In advanced economies, oil demand is projected to continue its decades-long decline, decreasing from nearly 46 million barrels per day in 2023 to less than 43 million barrels per day by 2030. Apart from the pandemic period, the last time oil demand from advanced economies was this low was in 1991.

“As the pandemic rebound loses steam, clean energy transitions advance, and the structure of China’s economy shifts, global oil demand growth is slowing down and set to peak by 2030,” stated IEA Executive Director Fatih Birol. With a significant oil surplus on the horizon, he advised oil companies to ensure their business strategies and plans are

adapted to the evolving market conditions.

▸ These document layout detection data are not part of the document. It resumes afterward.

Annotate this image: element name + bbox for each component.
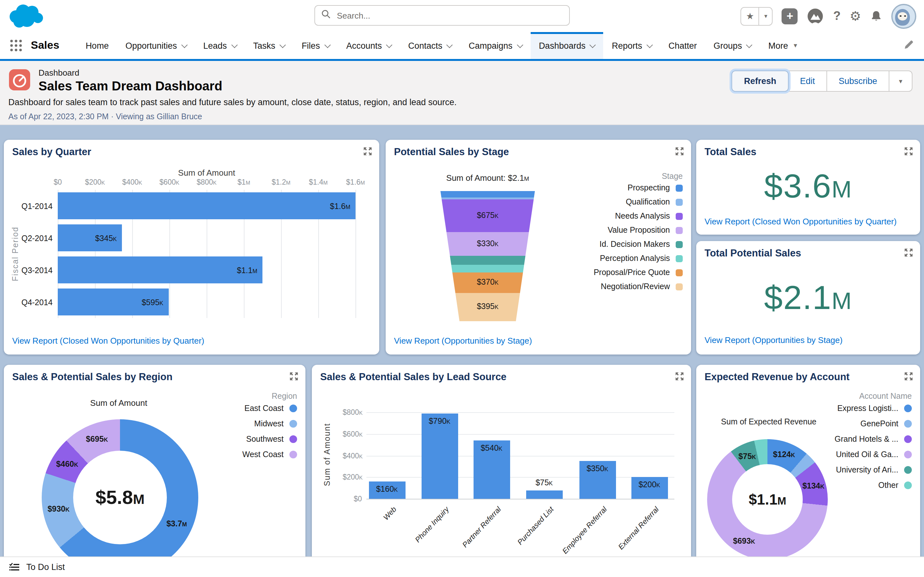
legend-item-grand-hotels[interactable]: Grand Hotels & ... bbox=[835, 432, 912, 447]
slice-value-label: $930K bbox=[47, 505, 69, 514]
legend-item-qualification[interactable]: Qualification bbox=[594, 195, 683, 209]
funnel-stage-perception-analysis[interactable] bbox=[436, 265, 539, 272]
search-input[interactable] bbox=[336, 10, 563, 21]
tab-label: Campaigns bbox=[469, 41, 513, 50]
todo-list-dock[interactable]: To Do List bbox=[0, 556, 924, 577]
caret-down-icon: ▼ bbox=[898, 78, 903, 84]
legend-label: Grand Hotels & ... bbox=[835, 435, 898, 444]
funnel-chart[interactable]: $675K$330K$370K$395K bbox=[436, 191, 539, 324]
tab-accounts[interactable]: Accounts bbox=[338, 32, 400, 59]
bar-purchased-list[interactable] bbox=[526, 491, 562, 499]
slice-value-label: $693K bbox=[733, 537, 755, 546]
bar-q3-2014[interactable] bbox=[58, 256, 262, 284]
axis-tick: $400K bbox=[122, 178, 142, 186]
chevron-down-icon bbox=[324, 41, 330, 48]
legend-item-negotiation-review[interactable]: Negotiation/Review bbox=[594, 279, 683, 293]
subscribe-button[interactable]: Subscribe bbox=[827, 71, 889, 92]
legend-item-id-decision-makers[interactable]: Id. Decision Makers bbox=[594, 237, 683, 251]
stage-legend: Stage ProspectingQualificationNeeds Anal… bbox=[594, 172, 683, 293]
tab-chatter[interactable]: Chatter bbox=[660, 32, 706, 59]
axis-tick: $1.4M bbox=[309, 178, 328, 186]
help-icon[interactable]: ? bbox=[833, 9, 841, 23]
funnel-value-label: $370K bbox=[436, 277, 539, 287]
legend-item-midwest[interactable]: Midwest bbox=[242, 416, 297, 432]
legend-label: Other bbox=[878, 481, 898, 490]
tab-contacts[interactable]: Contacts bbox=[400, 32, 460, 59]
legend-item-express-logisti[interactable]: Express Logisti... bbox=[835, 401, 912, 416]
tab-reports[interactable]: Reports bbox=[604, 32, 660, 59]
slice-value-label: $460K bbox=[56, 459, 78, 468]
object-type-label: Dashboard bbox=[39, 68, 79, 77]
app-launcher-icon[interactable] bbox=[10, 40, 22, 51]
legend-item-value-proposition[interactable]: Value Proposition bbox=[594, 223, 683, 237]
legend-title: Stage bbox=[594, 172, 683, 181]
tab-opportunities[interactable]: Opportunities bbox=[117, 32, 195, 59]
legend-label: Prospecting bbox=[628, 183, 670, 192]
bar-q1-2014[interactable] bbox=[58, 192, 355, 219]
refresh-button[interactable]: Refresh bbox=[732, 71, 788, 92]
account-legend: Account Name Express Logisti...GenePoint… bbox=[835, 392, 912, 493]
setup-gear-icon[interactable]: ⚙ bbox=[850, 8, 861, 24]
widget-total-potential-sales: Total Potential Sales $2.1M View Report … bbox=[696, 241, 920, 355]
expand-icon[interactable] bbox=[904, 248, 913, 257]
favorites-caret-icon[interactable]: ▼ bbox=[759, 7, 772, 25]
legend-item-proposal-price-quote[interactable]: Proposal/Price Quote bbox=[594, 266, 683, 279]
bar-phone-inquiry[interactable] bbox=[421, 413, 458, 499]
widget-sales-by-region: Sales & Potential Sales by Region Sum of… bbox=[4, 365, 305, 577]
legend-item-needs-analysis[interactable]: Needs Analysis bbox=[594, 209, 683, 223]
widget-title: Total Sales bbox=[704, 146, 756, 158]
legend-title: Account Name bbox=[835, 392, 912, 401]
legend-item-southwest[interactable]: Southwest bbox=[242, 432, 297, 447]
expand-icon[interactable] bbox=[363, 147, 372, 156]
legend-label: Perception Analysis bbox=[600, 254, 670, 263]
widget-sales-by-quarter: Sales by Quarter Sum of Amount Fiscal Pe… bbox=[4, 140, 379, 355]
legend-label: Qualification bbox=[626, 197, 670, 206]
tab-more[interactable]: More▼ bbox=[760, 32, 806, 59]
funnel-stage-prospecting[interactable] bbox=[436, 191, 539, 197]
edit-button[interactable]: Edit bbox=[788, 71, 827, 92]
tab-leads[interactable]: Leads bbox=[195, 32, 245, 59]
view-report-link[interactable]: View Report (Opportunities by Stage) bbox=[394, 336, 532, 346]
tab-groups[interactable]: Groups bbox=[705, 32, 760, 59]
notifications-bell-icon[interactable] bbox=[870, 10, 882, 22]
gridline bbox=[367, 412, 674, 413]
legend-item-genepoint[interactable]: GenePoint bbox=[835, 416, 912, 432]
global-actions-icon[interactable]: + bbox=[782, 8, 798, 24]
chevron-down-icon bbox=[231, 41, 237, 48]
tab-dashboards[interactable]: Dashboards bbox=[530, 32, 604, 59]
expand-icon[interactable] bbox=[904, 372, 913, 381]
more-actions-button[interactable]: ▼ bbox=[889, 71, 913, 92]
tab-files[interactable]: Files bbox=[293, 32, 338, 59]
legend-item-west-coast[interactable]: West Coast bbox=[242, 447, 297, 462]
favorites-star-icon[interactable]: ★ bbox=[741, 7, 759, 25]
legend-item-university-of-ari[interactable]: University of Ari... bbox=[835, 462, 912, 478]
guidance-center-icon[interactable] bbox=[807, 7, 824, 25]
tab-label: Groups bbox=[714, 41, 742, 50]
chevron-down-icon bbox=[386, 41, 393, 48]
axis-tick: $1M bbox=[237, 178, 250, 186]
tab-label: Opportunities bbox=[126, 41, 177, 50]
expand-icon[interactable] bbox=[904, 147, 913, 156]
legend-swatch bbox=[676, 269, 683, 276]
legend-swatch bbox=[289, 405, 297, 412]
view-report-link[interactable]: View Report (Closed Won Opportunities by… bbox=[704, 217, 897, 226]
legend-item-other[interactable]: Other bbox=[835, 478, 912, 493]
legend-item-east-coast[interactable]: East Coast bbox=[242, 401, 297, 416]
legend-item-united-oil-ga[interactable]: United Oil & Ga... bbox=[835, 447, 912, 462]
edit-nav-pencil-icon[interactable] bbox=[903, 40, 914, 53]
funnel-stage-id-decision-makers[interactable] bbox=[436, 256, 539, 265]
expand-icon[interactable] bbox=[289, 372, 298, 381]
expand-icon[interactable] bbox=[675, 372, 684, 381]
user-avatar[interactable] bbox=[891, 3, 916, 29]
tab-home[interactable]: Home bbox=[78, 32, 117, 59]
expand-icon[interactable] bbox=[675, 147, 684, 156]
view-report-link[interactable]: View Report (Closed Won Opportunities by… bbox=[12, 336, 204, 346]
tab-campaigns[interactable]: Campaigns bbox=[460, 32, 531, 59]
x-axis-title: Sum of Amount bbox=[178, 168, 235, 177]
tab-tasks[interactable]: Tasks bbox=[245, 32, 293, 59]
view-report-link[interactable]: View Report (Opportunities by Stage) bbox=[704, 335, 843, 345]
legend-item-prospecting[interactable]: Prospecting bbox=[594, 181, 683, 195]
legend-item-perception-analysis[interactable]: Perception Analysis bbox=[594, 251, 683, 266]
legend-label: Express Logisti... bbox=[837, 404, 898, 413]
slice-value-label: $3.7M bbox=[166, 520, 187, 529]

The report emphasizes the need for stronger energy transition and emission reduction policies globally. The decline in demand has already prompted Saudi Arabia to pause its planned increase in crude oil capacity, redirecting its focus towards feedstocks for plastics and petrochemicals. The IEA’s executive summary highlighted that amid these structural changes in supply and demand, the global oil market outlook faces additional uncertainties from weaker macroeconomic expectations, new government policies, regulations to expedite the energy transition, and an unprecedented level of investment in more efficient technologies.

In response to the IEA’s report, the Organization of the Petroleum Exporting Countries (OPEC) criticized it as an “unrealistic scenario” and a “dangerous commentary, especially for consumers,” warning that it could lead to energy volatility on an unprecedented scale. The IEA predicts stagnation in production growth from OPEC and its allies through 2030, with most of the limited expansion coming from non-OPEC countries.